Segment Start: EXTRACTED INFORMATION
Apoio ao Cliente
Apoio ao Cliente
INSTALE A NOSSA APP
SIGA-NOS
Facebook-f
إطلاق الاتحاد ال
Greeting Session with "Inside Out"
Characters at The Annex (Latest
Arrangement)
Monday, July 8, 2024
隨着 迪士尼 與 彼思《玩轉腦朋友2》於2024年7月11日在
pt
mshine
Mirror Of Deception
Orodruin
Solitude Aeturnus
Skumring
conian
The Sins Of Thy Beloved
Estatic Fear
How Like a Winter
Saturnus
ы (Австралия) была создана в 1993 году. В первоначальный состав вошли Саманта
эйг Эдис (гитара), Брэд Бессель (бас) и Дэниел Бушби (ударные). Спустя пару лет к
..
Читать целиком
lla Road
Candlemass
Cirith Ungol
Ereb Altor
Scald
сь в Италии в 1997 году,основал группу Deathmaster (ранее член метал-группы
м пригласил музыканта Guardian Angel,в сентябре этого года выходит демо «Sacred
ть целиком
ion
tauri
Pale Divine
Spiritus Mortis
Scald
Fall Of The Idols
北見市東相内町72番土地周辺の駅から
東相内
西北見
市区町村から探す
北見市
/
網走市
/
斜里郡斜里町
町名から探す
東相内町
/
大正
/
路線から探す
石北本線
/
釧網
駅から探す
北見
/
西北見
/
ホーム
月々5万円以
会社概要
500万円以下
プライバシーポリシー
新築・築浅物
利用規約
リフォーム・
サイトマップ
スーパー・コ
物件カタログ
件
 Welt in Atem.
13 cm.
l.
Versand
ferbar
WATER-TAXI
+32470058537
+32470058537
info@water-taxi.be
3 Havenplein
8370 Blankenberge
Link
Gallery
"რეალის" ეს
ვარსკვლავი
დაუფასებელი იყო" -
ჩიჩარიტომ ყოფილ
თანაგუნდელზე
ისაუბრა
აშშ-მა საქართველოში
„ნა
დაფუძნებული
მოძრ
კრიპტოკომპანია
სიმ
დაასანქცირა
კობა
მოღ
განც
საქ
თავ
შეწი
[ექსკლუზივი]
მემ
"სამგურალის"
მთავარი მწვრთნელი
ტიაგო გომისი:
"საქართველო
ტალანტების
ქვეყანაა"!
Segment End: EXTRACTED INFORMATION
-- WORK REQUEST --
Going through the records, say how many lines hold the string "году". Only the number should be given.

-- ANSWER FOR THE TASK --
2